Un système privé de bourses universitaires
Le canton de Lucerne veut mettre en place un
système totalement nouveau qui permettrait aux étudiants d'obtenir une bourse
auprès d'investisseurs privés. Les opposants redoutent une dérive "à
l'américaine".
Le parlement du canton
de Lucerne a adopté le 14 octobre en première lecture une nouvelle
réglementation des bourses d'étude, qui, si elle passe le cap de la deuxième
lecture, emprunte un chemin totalement nouveau pour la Suisse, puisqu'elle met
sur pied une collaboration entre le canton et le secteur privé. Concrètement,
l'association Studienaktie.org s'occupera des personnes dont la demande de
bourse a été rejetée par le canton.
Studienaktie.org met
les étudiants en contact avec des investisseurs : si ses revenus sont conformes
aux attentes, l'étudiant devra en reverser jusqu'à 5 %. Studienaktie.org compte
actuellement 220 investisseurs prenant en charge 110 étudiants.
C'est à la fin 2010
que le canton de Lucerne, ayant constaté l'existence de graves lacunes dans le
système des bourses d'étude, a contacté Studienaktie.org pour chercher à
l'améliorer, déclare Lars Stein, fondateur et président de l'association.
Cette coopération a
pour but "l'accès à l'éducation pour tous", ajoute Stein. Les prêts
conclus par l'intermédiaire de Studienaktie.org ne seront pas le seul moyen
pour y parvenir. A la demande du canton, l'association va également contacter
des fondations accordant des bourses. Le processus se déroulera de la façon
suivante : on va d'abord déterminer la contribution que l'étudiant peut
apporter et celle du canton. Si celui-ci ne verse rien, Studienaktie.org
recherchera des fondations susceptibles de contribuer au financement des études
de l'intéressé, explique Stein. Si l'association n'en trouve aucune, elle
cherchera des investisseurs. Stein compte en outre faire intervenir d'autres
organismes, par exemple les établissements d'enseignement supérieur et les
entreprises.
- Elargir le système de bourse
D'après Lars Stein,
les candidats au domaine d'étude peu prometteur sur le plan des revenus
professionnels ne passeront plus à travers les mailles du filet. L'association
soutient déjà des jeunes dont les études ne promettent pas de gros retours
financiers.
Ceci s'explique selon
lui par le fait que les investisseurs ne misent pas uniquement sur la
rentabilité financière, mais aussi sur un engagement personnel et social. Les
personnes ainsi soutenues appartiennent pour une petite majorité à l'université
de Saint-Gall (HSG), mais cela s'explique pour des raisons historiques : c'est
dans cet établissement que Stein a fondé Studienaktie.org en 2006.
Pour Reto Wyss, le
conseiller d'Etat [équivalent d'un ministre] chargé de l'éducation au canton de
Lucerne, cette nouvelle réglementation est une bonne chose car elle n'est pas
synonyme de restriction mais d'élargissement des possibilités. Jusqu'à présent,
un millier de personnes échappaient chaque année au système de bourses
cantonal. Ceci ne devrait plus se produire à l'avenir.
La contribution du
canton devrait augmenter de 500 000 francs suisses [405 000 euros] par rapport
à 2011 et passer à 13,7 millions de francs [plus de 11 millions d'euros]. Les
bourses seront moins nombreuses mais leur montant sera plus élevé, ajoute Wyss.
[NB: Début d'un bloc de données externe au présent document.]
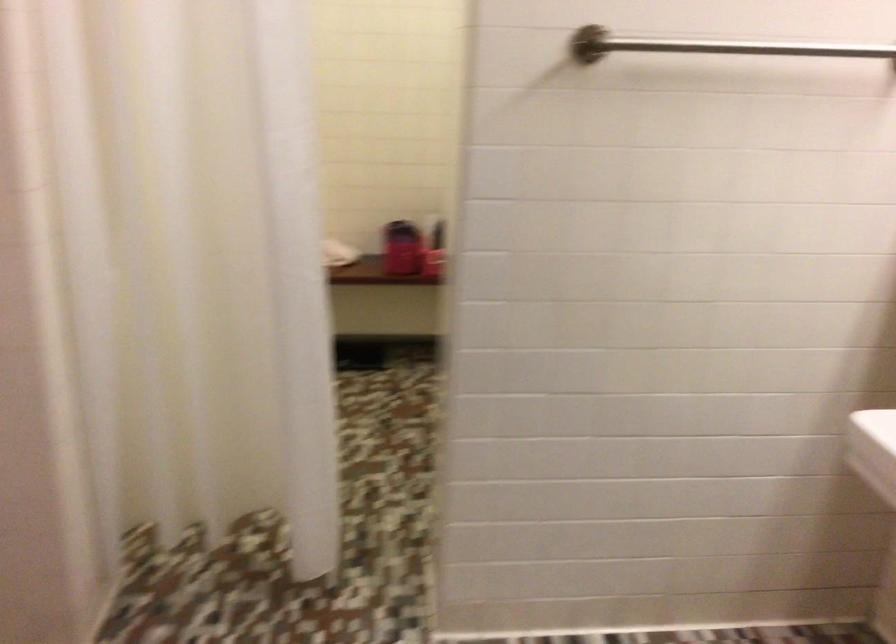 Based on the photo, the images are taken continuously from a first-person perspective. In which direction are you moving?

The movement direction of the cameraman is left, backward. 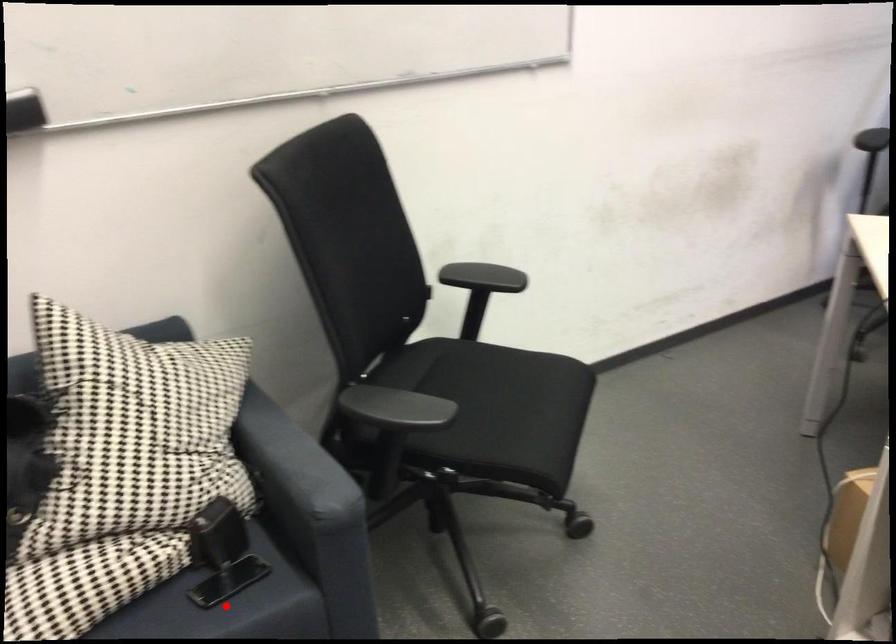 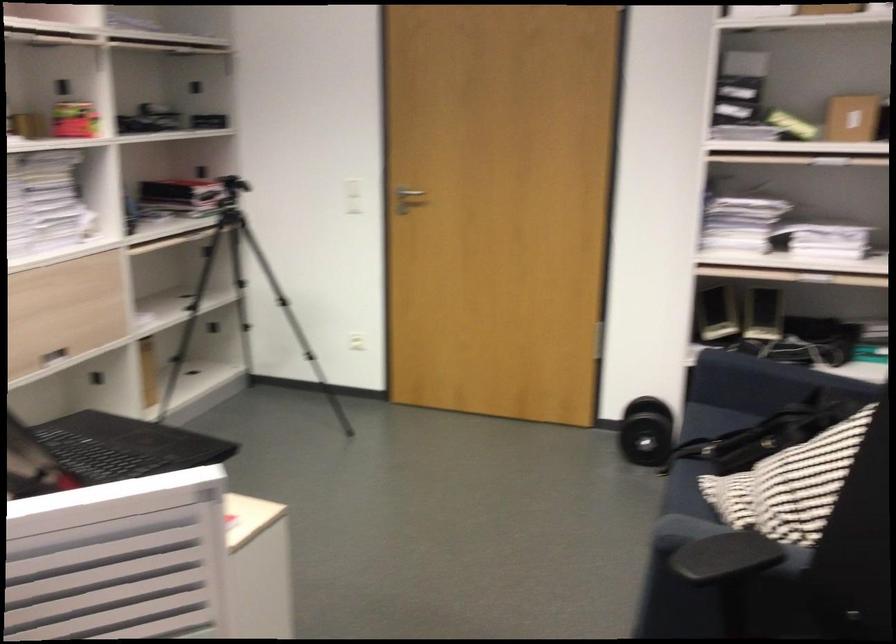 Question: I am providing you with two images of the same scene from different viewpoints. A red point is marked on the first image. At the location where the point appears in image 1, is it still visible in image 2?

Choices:
 (A) Yes
 (B) No

Answer: (B) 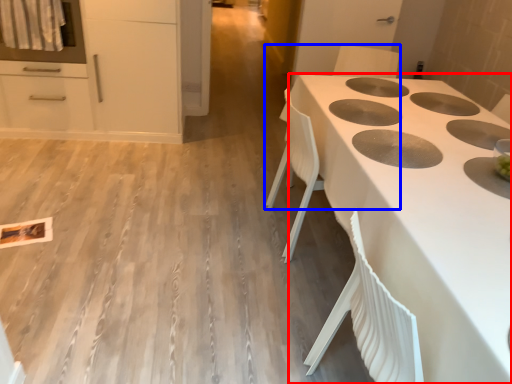 Question: Which of the following is the farthest to the observer, countertop (highlighted by a red box) or chair (highlighted by a blue box)?

Choices:
 (A) countertop
 (B) chair

Answer: (B) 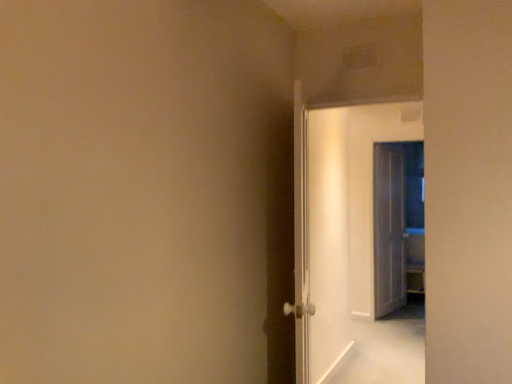 Question: Is white glossy door at center, which is the 2th door from right to left, surrounded by white glossy door at center, placed as the first door when sorted from front to back?

Choices:
 (A) yes
 (B) no

Answer: (B)

Question: Considering the relative positions of white glossy door at center, which is counted as the 1th door, starting from the left, and white glossy door at center, which appears as the second door when viewed from the back, in the image provided, is white glossy door at center, which is counted as the 1th door, starting from the left, to the right of white glossy door at center, which appears as the second door when viewed from the back, from the viewer's perspective?

Choices:
 (A) yes
 (B) no

Answer: (B)

Question: Could you tell me if white glossy door at center, the third door viewed from the right, is facing white glossy door at center, which appears as the second door when viewed from the back?

Choices:
 (A) yes
 (B) no

Answer: (A)

Question: From a real-world perspective, is white glossy door at center, which is counted as the 1th door, starting from the left, located higher than white glossy door at center, acting as the 2th door starting from the left?

Choices:
 (A) yes
 (B) no

Answer: (B)

Question: Does white glossy door at center, the third door viewed from the right, touch white glossy door at center, acting as the 2th door starting from the left?

Choices:
 (A) yes
 (B) no

Answer: (B)

Question: Does point (379, 304) appear closer or farther from the camera than point (304, 329)?

Choices:
 (A) farther
 (B) closer

Answer: (A)

Question: Is translucent glass door at right, the 1th door from the back, to the left or to the right of white glossy door at center, which is the third door from back to front, in the image?

Choices:
 (A) right
 (B) left

Answer: (A)

Question: In terms of size, does translucent glass door at right, the 3th door positioned from the front, appear bigger or smaller than white glossy door at center, which is counted as the 1th door, starting from the left?

Choices:
 (A) small
 (B) big

Answer: (A)

Question: In terms of height, does translucent glass door at right, the 3th door positioned from the front, look taller or shorter compared to white glossy door at center, which is counted as the 1th door, starting from the left?

Choices:
 (A) short
 (B) tall

Answer: (B)

Question: Considering the positions of white glossy door at center, which is the third door from back to front, and white glossy door at center, which appears as the second door when viewed from the back, in the image, is white glossy door at center, which is the third door from back to front, wider or thinner than white glossy door at center, which appears as the second door when viewed from the back,?

Choices:
 (A) thin
 (B) wide

Answer: (B)

Question: Based on their positions, is white glossy door at center, placed as the first door when sorted from front to back, located to the left or right of white glossy door at center, acting as the second door starting from the front?

Choices:
 (A) left
 (B) right

Answer: (A)

Question: From the image's perspective, is white glossy door at center, which is counted as the 1th door, starting from the left, positioned above or below white glossy door at center, acting as the 2th door starting from the left?

Choices:
 (A) above
 (B) below

Answer: (B)

Question: Relative to white glossy door at center, acting as the second door starting from the front, is white glossy door at center, which is counted as the 1th door, starting from the left, in front or behind?

Choices:
 (A) front
 (B) behind

Answer: (A)

Question: Would you say white glossy door at center, which is counted as the 1th door, starting from the left, is inside or outside translucent glass door at right, the first door when ordered from right to left?

Choices:
 (A) outside
 (B) inside

Answer: (A)

Question: In the image, is white glossy door at center, the third door viewed from the right, on the left side or the right side of translucent glass door at right, the first door when ordered from right to left?

Choices:
 (A) right
 (B) left

Answer: (B) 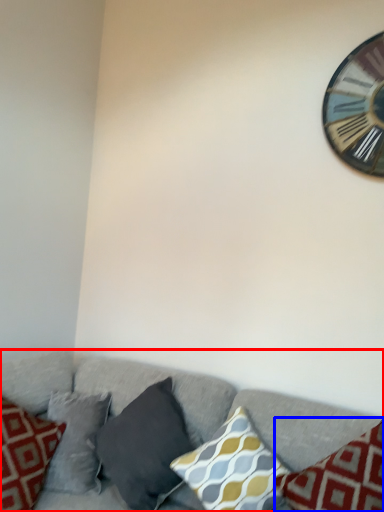 Question: Among these objects, which one is nearest to the camera, studio couch (highlighted by a red box) or pillow (highlighted by a blue box)?

Choices:
 (A) studio couch
 (B) pillow

Answer: (A) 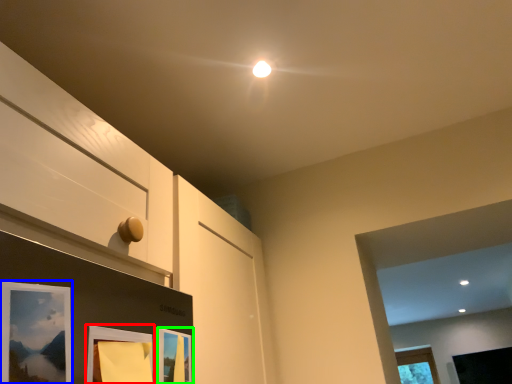 Question: Which is nearer to the picture frame (highlighted by a red box)? picture frame (highlighted by a blue box) or picture frame (highlighted by a green box).

Choices:
 (A) picture frame
 (B) picture frame

Answer: (B) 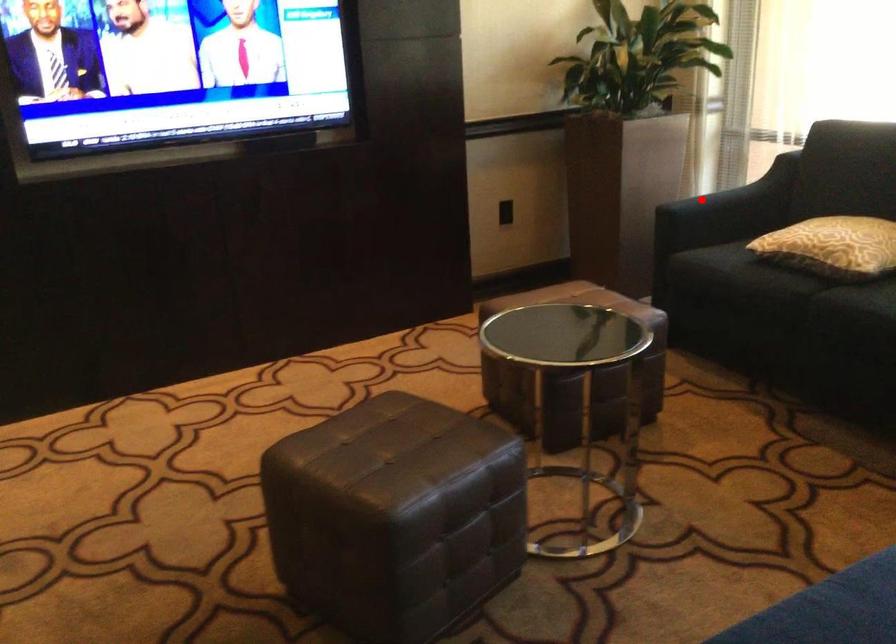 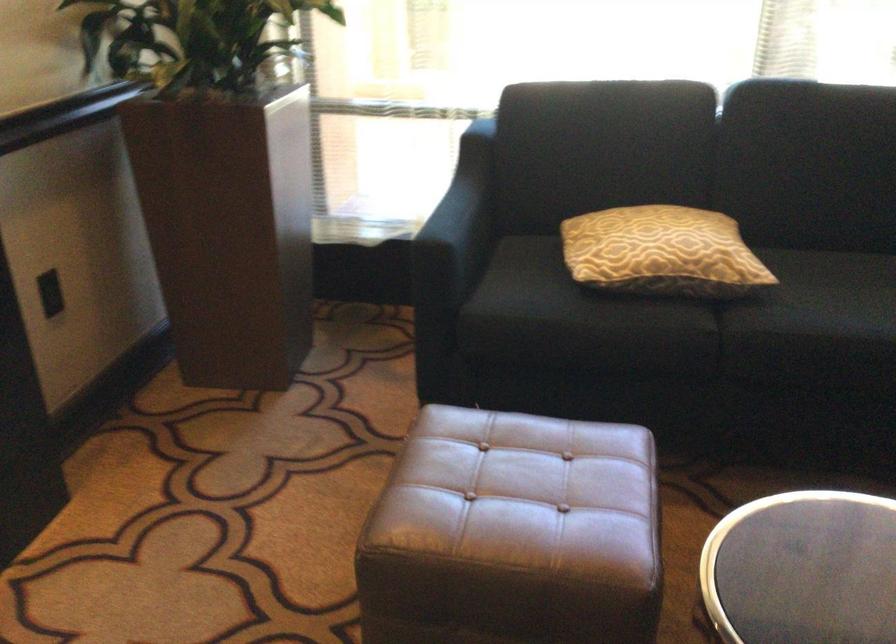 Question: I am providing you with two images of the same scene from different viewpoints. A red point is shown in image1. For the corresponding object point in image2, is it positioned nearer or farther from the camera?

Choices:
 (A) Nearer
 (B) Farther

Answer: (A) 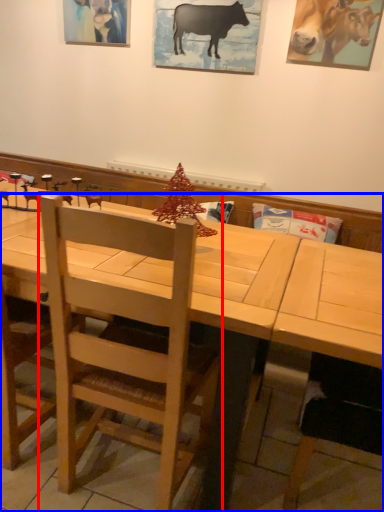 Question: Which of the following is the closest to the observer, chair (highlighted by a red box) or table (highlighted by a blue box)?

Choices:
 (A) chair
 (B) table

Answer: (B) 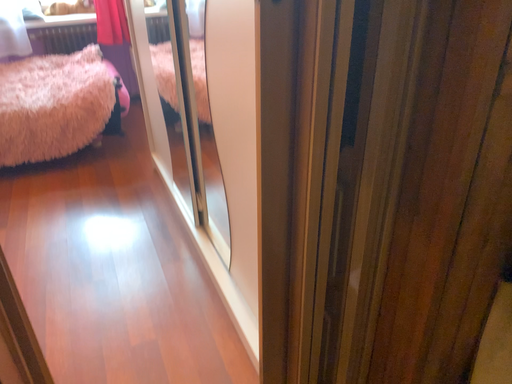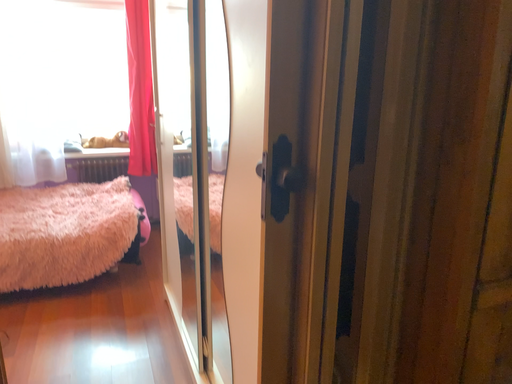 Question: How did the camera likely rotate when shooting the video?

Choices:
 (A) rotated downward
 (B) rotated upward

Answer: (B) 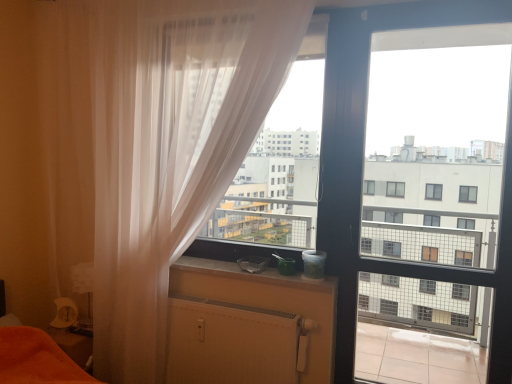 Measure the distance between translucent white curtain at left and camera.

translucent white curtain at left and camera are 1.97 meters apart from each other.

The width and height of the screenshot is (512, 384). What do you see at coordinates (234, 343) in the screenshot? I see `white matte radiator at lower center` at bounding box center [234, 343].

What do you see at coordinates (236, 276) in the screenshot? The width and height of the screenshot is (512, 384). I see `smooth concrete window sill at center` at bounding box center [236, 276].

At what (x,y) coordinates should I click in order to perform the action: click on transparent plastic window screen at center. Please return your answer as a coordinate pair (x, y). This screenshot has width=512, height=384. Looking at the image, I should click on (279, 160).

Where is `translucent white curtain at left`? This screenshot has height=384, width=512. translucent white curtain at left is located at coordinates (175, 154).

Identify the location of window screen lying behind the transparent glass screen door at center. (279, 160).

Which is in front, point (477, 262) or point (247, 164)?

The point (247, 164) is in front.

From a real-world perspective, which is physically below, transparent glass screen door at center or transparent plastic window screen at center?

In real-world perspective, transparent glass screen door at center is lower.

Could you measure the distance between transparent glass screen door at center and white matte radiator at lower center?

transparent glass screen door at center is 4.70 feet away from white matte radiator at lower center.

Is transparent glass screen door at center spatially inside white matte radiator at lower center, or outside of it?

transparent glass screen door at center is located beyond the bounds of white matte radiator at lower center.

From a real-world perspective, which object stands above the other?

transparent glass screen door at center, from a real-world perspective.

From the image's perspective, is transparent glass screen door at center located above white matte radiator at lower center?

Yes, from the image's perspective, transparent glass screen door at center is over white matte radiator at lower center.

From the image's perspective, is white matte radiator at lower center under transparent plastic window screen at center?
Comme auparavant, celui-ci ne suffira pas pour vivre et l'étudiant devra
également apporter une contribution personnelle. Le calcul des bourses reposera
sur des coûts plus proches de la réalité. La contribution des parents ne
reposera plus sur le revenu imposable mais sur le revenu réel et le patrimoine.
- "Américanisation" du système universitaire
La loi a été adoptée
le 9 septembre à une forte majorité. Seuls le Parti socialiste et les Verts s'y
sont opposés : ils craignent une américanisation du financement de l'éducation.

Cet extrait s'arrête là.